A principios del siglo pasado los cines, grandiosos, tenían nombres palaciegos (Palacio de la Prensa, Palacio de la Música). En los albores de este nuevo siglo XXI sus equivalentes son las grandes bibliotecas. Los arquitectos compiten por ver quién ofrece una versión más innovadora.

Éstas se han convertido en espacios de encuentro: diáfanos, luminosos, divididos sin ningún tipo de separación en zonas de lectura, escucha, visionado o laboratorios. Cuántas maravillas ha obrado la arquitectura en las bibliotecas públicas de nuestras capitales: Tenerife, Las Palmas, Santander, Ceuta, Córdoba (una de las más recientes, ¿dé dónde es Carmen Calvo?), Málaga (lindando con el Museo Picasso) y tantas otras.

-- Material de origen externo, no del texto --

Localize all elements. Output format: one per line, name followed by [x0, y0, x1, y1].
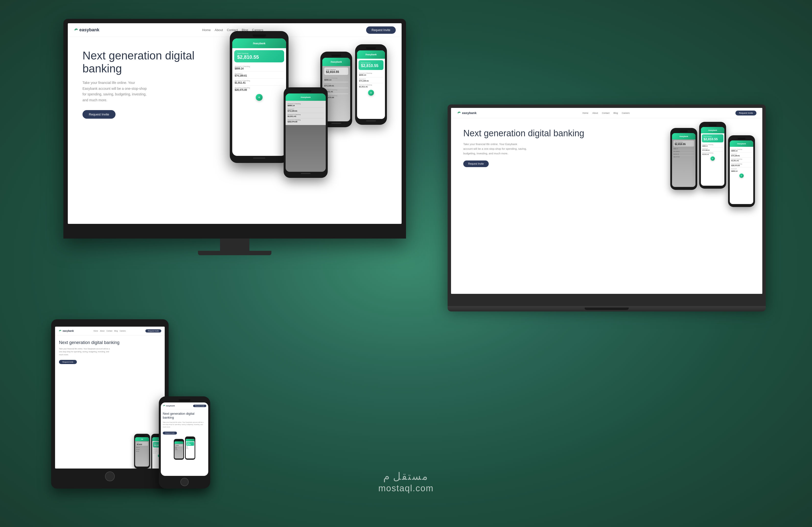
monitor-stand	[63, 238, 406, 255]
tablet-hero-cta[interactable]: Request Invite	[59, 360, 77, 364]
tablet-cta[interactable]: Request Invite	[145, 329, 161, 333]
tablet-headline: Next generation digital banking	[59, 340, 161, 346]
phone-right-device: //easybank Account 1 Checking $899.14 Ac…	[284, 87, 328, 178]
laptop-hero: Next generation digital banking Take you…	[451, 118, 762, 294]
laptop-nav-home[interactable]: Home	[582, 112, 588, 114]
tablet-nav-about[interactable]: About	[100, 330, 104, 332]
laptop-headline: Next generation digital banking	[463, 128, 608, 138]
phone-small-description: Take your financial life online. Your Ea…	[163, 421, 206, 428]
hero-headline: Next generation digital banking	[83, 49, 220, 75]
laptop-device: easybank Home About Contact Blog Careers…	[448, 104, 766, 311]
tablet-description: Take your financial life online. Your Ea…	[59, 348, 113, 356]
tablet-nav: Home About Contact Blog Careers	[93, 330, 126, 332]
laptop-base	[448, 306, 766, 311]
stand-neck	[220, 238, 249, 251]
brand-logo: easybank	[74, 27, 99, 32]
tablet-nav-blog[interactable]: Blog	[114, 330, 118, 332]
laptop-phone-2: //easybank Total Checking $2,810.55 Acco…	[699, 122, 726, 189]
tablet-phone-1: //eb Total $2,810 $899.14 $74,189	[134, 434, 150, 469]
laptop-nav: Home About Contact Blog Careers	[582, 112, 630, 114]
phone-small-device: easybank Request Invite Next generation …	[159, 396, 210, 488]
nav-home[interactable]: Home	[202, 28, 211, 32]
phone-small-cta[interactable]: Request Invite	[193, 405, 206, 407]
tablet-header: easybank Home About Contact Blog Careers…	[55, 327, 165, 335]
stand-base	[198, 251, 271, 255]
phone-small-header: easybank Request Invite	[161, 402, 208, 409]
laptop-nav-careers[interactable]: Careers	[622, 112, 630, 114]
watermark-icon: م	[383, 470, 391, 482]
phone-small-hero: Next generation digital banking Take you…	[161, 409, 208, 460]
laptop-screen: easybank Home About Contact Blog Careers…	[451, 108, 762, 294]
laptop-header: easybank Home About Contact Blog Careers…	[451, 108, 762, 118]
tablet-bezel: easybank Home About Contact Blog Careers…	[51, 319, 169, 488]
tablet-logo: easybank	[58, 330, 74, 333]
laptop-phones: //easybank Total Checking $2,810.55 $899…	[670, 121, 755, 207]
laptop-hero-text: Next generation digital banking Take you…	[463, 128, 608, 294]
phone-center-device: //easybank Total Checking $2,810.55 Acco…	[230, 31, 289, 163]
phone-small-logo: easybank	[163, 405, 175, 407]
phone-small-hero-cta[interactable]: Request Invite	[163, 431, 177, 435]
laptop-phone-1: //easybank Total Checking $2,810.55 $899…	[670, 128, 697, 190]
tablet-nav-contact[interactable]: Contact	[106, 330, 112, 332]
hero-description: Take your financial life online. Your Ea…	[83, 80, 151, 103]
phone-small-website: easybank Request Invite Next generation …	[161, 402, 208, 476]
laptop-nav-contact[interactable]: Contact	[602, 112, 610, 114]
phone-small-headline: Next generation digital banking	[163, 412, 206, 420]
watermark-url: mostaql.com	[378, 483, 434, 494]
laptop-brand-logo: easybank	[457, 111, 477, 115]
tablet-nav-careers[interactable]: Careers	[120, 330, 126, 332]
nav-about[interactable]: About	[215, 28, 223, 32]
laptop-hero-cta[interactable]: Request Invite	[463, 161, 489, 167]
phone-tiny-1: $2,810 $899 $74k $1,911	[174, 439, 184, 460]
laptop-nav-blog[interactable]: Blog	[613, 112, 618, 114]
tablet-device: easybank Home About Contact Blog Careers…	[51, 319, 169, 488]
laptop-phone-3: //easybank Account 1 Checking $899.14 Ac…	[728, 135, 755, 207]
hero-text: Next generation digital banking Take you…	[83, 49, 220, 119]
hero-cta-button[interactable]: Request Invite	[83, 110, 116, 119]
laptop-bezel: easybank Home About Contact Blog Careers…	[448, 104, 766, 306]
scene: easybank Home About Contact Blog Careers…	[39, 19, 773, 508]
request-invite-button[interactable]: Request Invite	[366, 26, 396, 34]
phone-tiny-2: Total $2,810 $899$74k$1,911	[185, 437, 195, 460]
tablet-website: easybank Home About Contact Blog Careers…	[55, 327, 165, 469]
laptop-hinge-notch	[585, 308, 629, 310]
phone-mockup-2: //easybank Total Checking $2,810.55 Acco…	[355, 44, 387, 125]
laptop-nav-about[interactable]: About	[592, 112, 598, 114]
laptop-cta[interactable]: Request Invite	[735, 111, 756, 116]
hero-phones: //easybank Total Checking $2,810.55 Acco…	[320, 42, 387, 127]
tablet-nav-home[interactable]: Home	[93, 330, 98, 332]
tablet-screen: easybank Home About Contact Blog Careers…	[55, 327, 165, 469]
watermark-text: مستقل	[393, 470, 429, 482]
phone-small-phones: $2,810 $899 $74k $1,911	[163, 437, 206, 460]
tablet-hero: Next generation digital banking Take you…	[55, 335, 165, 469]
watermark-logo: م مستقل	[378, 470, 434, 482]
watermark: م مستقل mostaql.com	[378, 470, 434, 494]
phone-small-home-button[interactable]	[180, 478, 189, 486]
tablet-home-button[interactable]	[105, 471, 115, 481]
laptop-description: Take your financial life online. Your Ea…	[463, 142, 527, 156]
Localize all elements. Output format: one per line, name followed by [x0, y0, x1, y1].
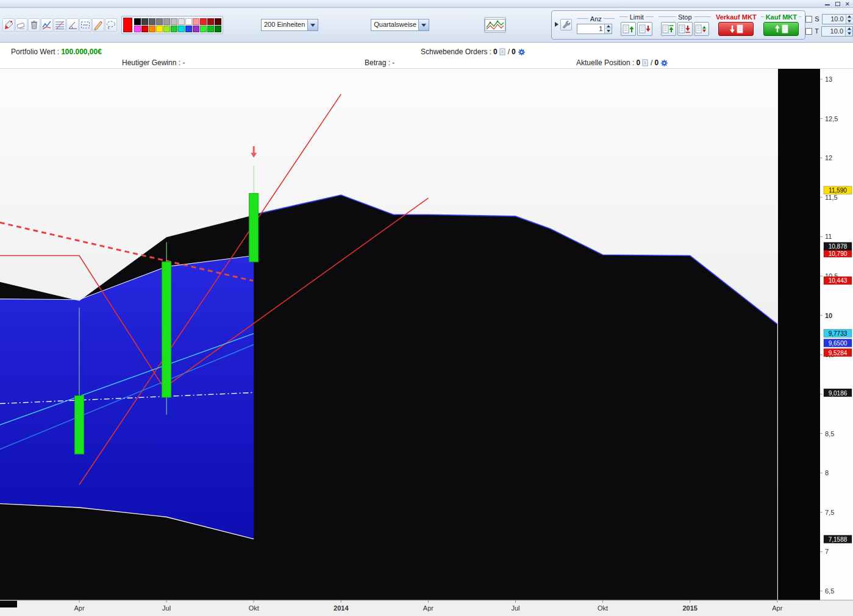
pattern-detection-button[interactable] — [484, 17, 506, 33]
s-up-icon[interactable] — [846, 15, 853, 19]
position-gear-icon[interactable] — [660, 59, 668, 67]
amount: Betrag : - — [365, 58, 394, 67]
color-swatch[interactable] — [149, 18, 155, 25]
color-swatch[interactable] — [215, 18, 221, 25]
units-dropdown-arrow-icon[interactable] — [307, 19, 318, 30]
svg-text:11,5: 11,5 — [825, 194, 838, 201]
quantity-up-icon[interactable] — [605, 24, 612, 29]
color-swatch[interactable] — [193, 26, 199, 32]
limit-label: Limit — [619, 13, 654, 21]
buy-market-button[interactable] — [763, 22, 799, 36]
current-position-count2: 0 — [654, 58, 658, 67]
color-swatch[interactable] — [207, 26, 214, 32]
svg-text:12: 12 — [825, 154, 832, 161]
zoom-rect-tool-button[interactable] — [79, 18, 91, 32]
s-value: 10.0 — [823, 15, 846, 24]
chart-area: 1312,51211,51110,5109,598,587,576,57,158… — [0, 69, 853, 616]
position-list-icon[interactable] — [642, 59, 649, 66]
color-swatch[interactable] — [185, 26, 192, 32]
price-chart[interactable]: 1312,51211,51110,5109,598,587,576,57,158… — [0, 69, 853, 616]
color-swatch[interactable] — [193, 18, 199, 25]
color-swatch[interactable] — [156, 18, 163, 25]
lasso-icon — [105, 19, 116, 30]
svg-text:Apr: Apr — [74, 604, 84, 612]
color-swatch[interactable] — [185, 18, 192, 25]
buy-limit-icon — [623, 24, 635, 34]
sell-market-group: Verkauf MKT — [716, 13, 756, 36]
fibonacci-tool-button[interactable] — [54, 18, 66, 32]
svg-text:Jul: Jul — [511, 604, 519, 612]
verkauf-mkt-label: Verkauf MKT — [716, 13, 756, 21]
color-swatch[interactable] — [215, 26, 221, 32]
panel-expand-icon[interactable] — [555, 22, 559, 27]
color-swatch[interactable] — [178, 26, 185, 32]
fibonacci-icon — [54, 19, 65, 30]
portfolio-value: 100.000,00€ — [61, 48, 102, 56]
color-swatch[interactable] — [171, 18, 177, 25]
color-swatch[interactable] — [163, 18, 170, 25]
color-swatch[interactable] — [149, 26, 155, 32]
angle-icon — [67, 19, 78, 30]
buy-market-group: Kauf MKT — [761, 13, 801, 36]
sell-limit-button[interactable] — [637, 22, 652, 36]
orders-gear-icon[interactable] — [518, 48, 526, 56]
svg-text:11,590: 11,590 — [829, 187, 847, 194]
s-down-icon[interactable] — [846, 19, 853, 24]
color-swatch[interactable] — [207, 18, 214, 25]
s-value-stepper[interactable]: 10.0 — [822, 14, 853, 24]
stop-limit-icon — [695, 24, 707, 34]
period-dropdown[interactable]: Quartalsweise — [371, 19, 429, 31]
quantity-stepper[interactable]: 1 — [577, 24, 612, 34]
t-checkbox[interactable] — [805, 28, 812, 35]
pending-orders-count2: 0 — [512, 48, 516, 56]
t-down-icon[interactable] — [846, 32, 852, 36]
marker-pen-tool-button[interactable] — [2, 18, 15, 32]
angle-tool-button[interactable] — [66, 18, 79, 32]
stop-limit-button[interactable] — [694, 22, 709, 36]
t-up-icon[interactable] — [846, 27, 852, 32]
quantity-down-icon[interactable] — [605, 29, 612, 34]
anz-label: Anz — [577, 15, 615, 23]
order-settings-button[interactable] — [560, 19, 572, 30]
stop-settings-block: S 10.0 T 10.0 — [805, 14, 853, 37]
units-dropdown[interactable]: 200 Einheiten — [261, 19, 318, 31]
svg-text:6,5: 6,5 — [825, 587, 834, 595]
color-swatch[interactable] — [134, 26, 141, 32]
svg-text:9,7733: 9,7733 — [829, 330, 848, 337]
candle-body — [75, 396, 84, 455]
buy-limit-button[interactable] — [621, 22, 636, 36]
close-icon[interactable]: × — [846, 1, 849, 7]
orders-list-icon[interactable] — [499, 48, 506, 55]
t-value-stepper[interactable]: 10.0 — [821, 26, 853, 37]
color-swatch[interactable] — [141, 26, 148, 32]
main-toolbar: 200 Einheiten Quartalsweise Anz 1 Limit — [0, 8, 853, 43]
color-swatch[interactable] — [200, 18, 207, 25]
color-swatch[interactable] — [178, 18, 185, 25]
period-dropdown-arrow-icon[interactable] — [418, 19, 429, 30]
color-swatch[interactable] — [141, 18, 148, 25]
eraser-tool-button[interactable] — [15, 18, 27, 32]
sell-stop-icon — [679, 24, 691, 34]
color-swatch[interactable] — [156, 26, 163, 32]
restore-icon[interactable] — [835, 2, 840, 6]
color-swatch[interactable] — [163, 26, 170, 32]
units-dropdown-value: 200 Einheiten — [262, 19, 307, 30]
sell-market-button[interactable] — [718, 22, 754, 36]
color-swatch[interactable] — [171, 26, 177, 32]
sell-stop-button[interactable] — [677, 22, 693, 36]
color-swatch[interactable] — [200, 26, 207, 32]
svg-text:Okt: Okt — [598, 604, 608, 612]
minimize-icon[interactable] — [825, 4, 830, 5]
trash-tool-button[interactable] — [28, 18, 40, 32]
zigzag-tool-button[interactable] — [41, 18, 53, 32]
pencil-tool-button[interactable] — [92, 18, 104, 32]
eraser-icon — [16, 19, 27, 30]
svg-text:Okt: Okt — [249, 604, 259, 612]
buy-stop-button[interactable] — [661, 22, 676, 36]
lasso-tool-button[interactable] — [105, 18, 117, 32]
pending-orders-count: 0 — [493, 48, 498, 56]
color-swatch[interactable] — [134, 18, 141, 25]
primary-color-swatch[interactable] — [123, 18, 132, 32]
color-palette — [121, 16, 223, 34]
s-checkbox[interactable] — [805, 16, 812, 23]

De ahí que los cien mil euros de los Presupuestos Generales del Estado de 2024 destinados para la rehabilitación integral de la Biblioteca Azorín (que debe costar 14 millones de euros, y cuyo proyecto fue aprobado en 2008) deben ser considerados como un escupitajo más que el gobierno central arroja a la quinta provincia más habitada del Estado, y hacia sus infraestructuras culturales.

En 2024 habrá otro gobierno y volveremos a empezar de cero. Mientras tanto, la Biblioteca Azorín, degradada como pocas, en lugar de ser el foco de atracción que debería ser, un lugar donde estar, habrá devenido todavía más en ‘antro’ (según la RAE, “local o establecimiento de mal aspecto o mala reputación”).

Teniendo en cuenta que la mayoría de mi tiempo libre lo paso en ella, lo mejor que puedo hacer es ir buscando una ciudad (donde no haga un calor sofocante) que cuente con una de esas bibliotecas del siglo XXI, abiertas incluso sábados y domingos, para afrontar lo que me quede de vida en paz. No tiene sentido luchar contra lo que no tiene remedio, entre una indiferencia que ofende.